1945. Le nazisme aux oubliettes. Enfin, presque… Une réalité : du 18 octobre 1945 au 1er octobre 1946 se tient le tribunal militaire international de Nuremberg. Vingt-et-un dignitaires nazis sont jugés. Américains, Britanniques, Français et Soviétiques ont longuement débattu avant de signer les accords de Londres, qui comprennent les statuts du tribunal militaire international chargé de juger les grands criminels de guerre et définissent les crimes dont ils peuvent être inculpés. Il s’agit d’une première étape fondamentale dans la mise en œuvre d’une juridiction pénale internationale. Volodymyr Zelensky, le 4 mai 2023, fait référence au procès de Nuremberg pour réclamer la création d’un « tribunal spécial » chargé de juger le « crime d’agression » commis contre son pays par la Russie de Vladimir Poutine. Y aura-t-il un jour un procès ? Aujourd’hui, nul de le sait. La justice pour éviter la guerre ? Tout semble en place depuis 1945. Pourtant…

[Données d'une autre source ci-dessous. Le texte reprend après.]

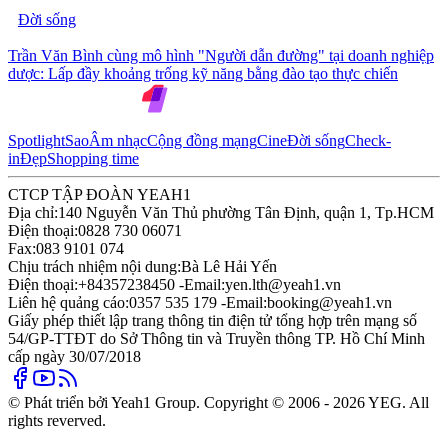
Đời sống
Trần Văn Bình cùng mô hình "Người dẫn đường" tại doanh nghiệp
dược: Lấp đầy khoảng trống kỹ năng bằng đào tạo thực chiến
Spotlight
Sao
Âm nhạc
Cộng đồng mạng
Cine
Đời sống
Check-
in
Đẹp
Shopping time
CTCP TẬP ĐOÀN YEAH1
Địa chỉ:
140 Nguyễn Văn Thủ phường Tân Định, quận 1, Tp.HCM
Điện thoại:
0828 730 06071
Fax:
083 9101 074
Chịu trách nhiệm nội dung:
Bà Lê Hải Yến
Điện thoại:
+84357238450 -
Email:
yen.lth@yeah1.vn
Liên hệ quảng cáo:
0357 535 179 -
Email:
booking@yeah1.vn
Giấy phép thiết lập trang thông tin điện tử tổng hợp trên mạng số
54/GP-TTĐT do Sở Thông tin và Truyền thông TP. Hồ Chí Minh
cấp ngày 30/07/2018
© Phát triển bởi Yeah1 Group. Copyright © 2006 - 2026 YEG. All
rights reverved.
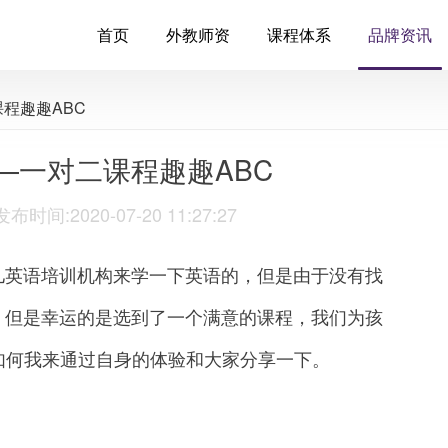
首页
外教师资
课程体系
品牌资讯
程趣趣ABC
—一对二课程趣趣ABC
:2020-07-20 11:27:27
英语培训机构来学一下英语的，但是由于没有找
，但是幸运的是选到了一个满意的课程，我们为孩
如何我来通过自身的体验和大家分享一下。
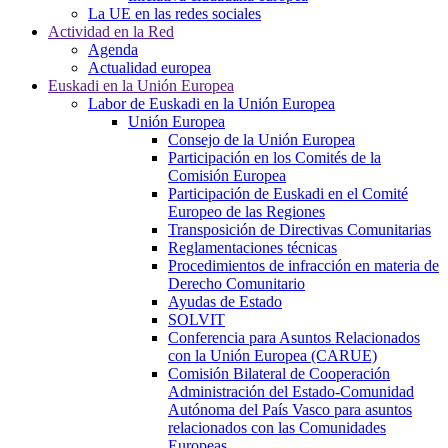
La UE en las redes sociales
Actividad en la Red
Agenda
Actualidad europea
Euskadi en la Unión Europea
Labor de Euskadi en la Unión Europea
Unión Europea
Consejo de la Unión Europea
Participación en los Comités de la
Comisión Europea
Participación de Euskadi en el Comité
Europeo de las Regiones
Transposición de Directivas Comunitarias
Reglamentaciones técnicas
Procedimientos de infracción en materia de
Derecho Comunitario
Ayudas de Estado
SOLVIT
Conferencia para Asuntos Relacionados
con la Unión Europea (CARUE)
Comisión Bilateral de Cooperación
Administración del Estado-Comunidad
Autónoma del País Vasco para asuntos
relacionados con las Comunidades
Europeas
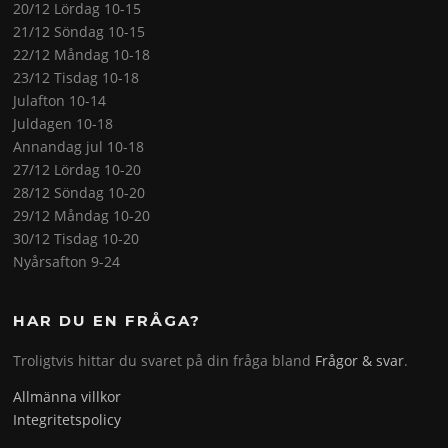
20/12 Lördag 10-15
21/12 Söndag 10-15
22/12 Måndag 10-18
23/12 Tisdag 10-18
Julafton 10-14
Juldagen 10-18
Annandag jul 10-18
27/12 Lördag 10-20
28/12 Söndag 10-20
29/12 Måndag 10-20
30/12 Tisdag 10-20
Nyårsafton 9-24
HAR DU EN FRÅGA?
Troligtvis hittar du svaret på din fråga bland
Frågor & svar
.
Allmänna villkor
Integritetspolicy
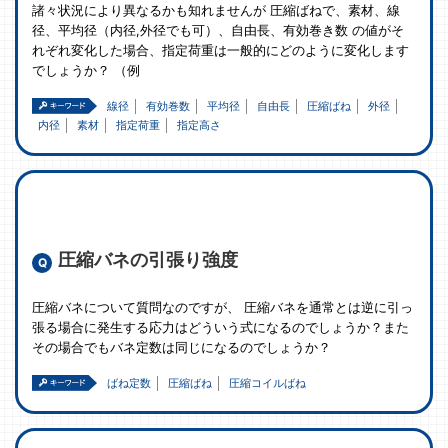
諸々状況により異なるかも知れませんが 圧縮ばねで、素材、線
径、平均径（内径,外径でも可）、自由長、有効巻き数 の値がそ
れぞれ変化した場合、指定荷重は一般的にどのように変化します
でしょうか？ （例
線径
有効巻数
平均径
自由長
圧縮ばね
外径
内径
素材
指定荷重
指定高さ
圧縮バネの引張り強度
圧縮バネについて質問なのですが、 圧縮バネを通常とは逆に引っ
張る場合に発生する応力はどういう式になるのでしょうか？また
その場合でもバネ定数は同じになるのでしょうか？
ばね定数
圧縮ばね
圧縮コイルばね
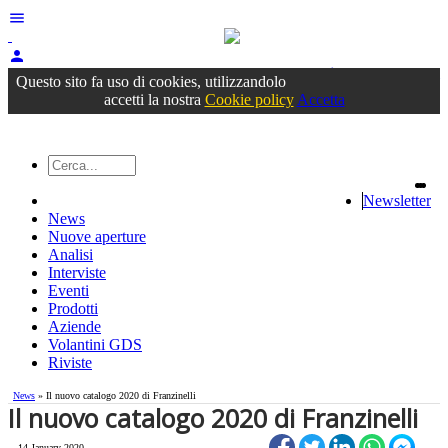
menu
person
Accedi
oppure registrati
Questo sito fa uso di cookies, utilizzandolo
accetti la nostra
Cookie policy
Accetta
Newsletter
News
Nuove aperture
Analisi
Interviste
Eventi
Prodotti
Aziende
Volantini GDS
Riviste
News
» Il nuovo catalogo 2020 di Franzinelli
Il nuovo catalogo 2020 di Franzinelli
14 January 2020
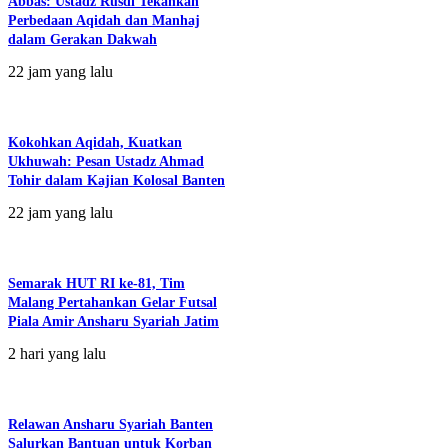
Abbas: Ustadz Rusdi Tekankan
Perbedaan Aqidah dan Manhaj
dalam Gerakan Dakwah
22 jam yang lalu
Kokohkan Aqidah, Kuatkan
Ukhuwah: Pesan Ustadz Ahmad
Tohir dalam Kajian Kolosal Banten
22 jam yang lalu
Semarak HUT RI ke-81, Tim
Malang Pertahankan Gelar Futsal
Piala Amir Ansharu Syariah Jatim
2 hari yang lalu
Relawan Ansharu Syariah Banten
Salurkan Bantuan untuk Korban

L’ex-Yougoslavie et les accords de Dayton en 1995 nous rappellent que la guerre en Europe ne s’est pas arrêtée en 1945. « En 2023, au matin du 11 juillet, comme tous les ans, une cérémonie commémorative s’est tenue au mémorial du massacre de Srebrenica, sur le site de Potočari, où se tenait l’ancienne base des casques bleus néerlandais. » (p. 126). Pour mémoire, 8 372 hommes et adolescents ont perdu la vie. Les Casques bleus de la Forpronu ne parviennent pas à empêcher les massacres. Des centaines de civils musulmans sont sans défense contre l’armée serbe. « Un pays, deux entités, trois peuples parlant peu ou prou la même langue, mais ne pratiquant pas la même religion. […] On savait bien que c’était trop compliqué. » (p. 124). Une paix fragile existe depuis en Bosnie-Herzégovine. Fragile, soumise à la pression constante des nationalistes serbes. Faire la paix ? Bien sûr. Les peuples en ont besoin. Une obligation pour sortir de la guerre.

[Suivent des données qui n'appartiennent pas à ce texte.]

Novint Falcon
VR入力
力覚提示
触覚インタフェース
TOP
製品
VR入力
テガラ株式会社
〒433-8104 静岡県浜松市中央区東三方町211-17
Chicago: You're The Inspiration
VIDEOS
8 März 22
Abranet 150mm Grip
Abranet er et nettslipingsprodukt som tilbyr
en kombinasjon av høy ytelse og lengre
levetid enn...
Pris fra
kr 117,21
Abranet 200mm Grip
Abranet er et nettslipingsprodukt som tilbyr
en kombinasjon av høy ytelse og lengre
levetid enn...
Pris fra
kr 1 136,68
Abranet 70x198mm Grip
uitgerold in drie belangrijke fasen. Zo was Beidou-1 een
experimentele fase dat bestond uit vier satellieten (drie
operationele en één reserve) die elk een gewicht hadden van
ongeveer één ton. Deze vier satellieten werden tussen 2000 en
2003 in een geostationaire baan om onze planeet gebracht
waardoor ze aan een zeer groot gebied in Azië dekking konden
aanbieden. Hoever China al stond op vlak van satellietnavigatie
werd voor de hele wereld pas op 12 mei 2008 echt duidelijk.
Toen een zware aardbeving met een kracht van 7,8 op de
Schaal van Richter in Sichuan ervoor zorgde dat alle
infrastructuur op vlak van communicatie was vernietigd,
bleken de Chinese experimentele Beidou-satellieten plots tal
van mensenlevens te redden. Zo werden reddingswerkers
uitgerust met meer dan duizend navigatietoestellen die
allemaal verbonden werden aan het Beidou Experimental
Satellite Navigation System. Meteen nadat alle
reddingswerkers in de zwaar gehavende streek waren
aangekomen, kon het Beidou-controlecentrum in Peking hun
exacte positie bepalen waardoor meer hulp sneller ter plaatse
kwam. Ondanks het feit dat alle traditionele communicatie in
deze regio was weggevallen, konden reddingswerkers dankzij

Mais en 1992, au cœur des Alpes, la guerre de Bolzano n’a pas eu lieu. Bolzano ? Une petite ville (Haut-Adige pour les Italiens, Sud-Tyrol pour les Autrichiens) à la frontière nord de l’Italie. Saxons ou Latins, les habitants de ce petit territoire ? Après la première guerre mondiale, on italianise cette région, mais bien entendu, ça ne plaît pas à tout le monde. À la sortie de la deuxième guerre, en 1945, les alliés sont face à un choix impossible. Rattacher le sud-Tyrol à l’Autriche ? Impossible après la défaite du nazisme. L’Autriche est encore occupée par les alliés. Une solution de compromis émerge : accorder à la province une large autonomie, sans remettre en discussion la souveraineté italienne. Un accord est signé entre l’Italie et l’Autriche en 1946. En 1955, lorsque l’Autriche retrouve sa pleine souveraineté, la situation se tend. Un climat de quasi occupation militaire par Rome se met en place. Mais un homme, Silvio Magnago, joue intelligemment la carte régionale. Trieste plutôt que Rome. L’équilibre est fragile, mais la petite province perdue au cœur des Dolomites, qui avait tout pour devenir un enfer – Irlande du Nord, Kosovo – a trouvé la paix jusqu’à présent. « Les guerres évitées ne font pas de bruit, aussi les hommes qui parviennent à empêcher que le sang coule sont-ils souvent oubliés des livres d’histoire » (p. 129).

S’installer à Bolzano ? Pas nécessaire, évidemment. Par contre, pour faire la paix, le plus simple et le plus utile reste de ne pas faire la guerre. C’est notre credo à l’Observatoire des armements, et ce petit livre le confirme.